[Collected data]
[Start of Attachment]
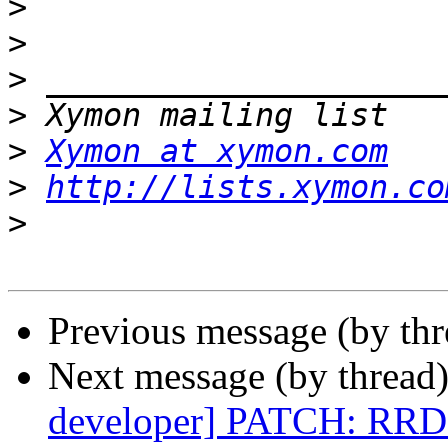
>
>
>
>
>
Xymon at xymon.com
>
http://lists.xymon.co
>
Previous message (by th
Next message (by thread
developer] PATCH: RRD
[End of Attachment]
EXERCISE DETAILS ->
Reprint each of the records exactly and skip the images.

TASK ANSWER ->
>
>
>
>
>
Xymon at xymon.com
>
http://lists.xymon.co
>
Previous message (by th
Next message (by thread
developer] PATCH: RRD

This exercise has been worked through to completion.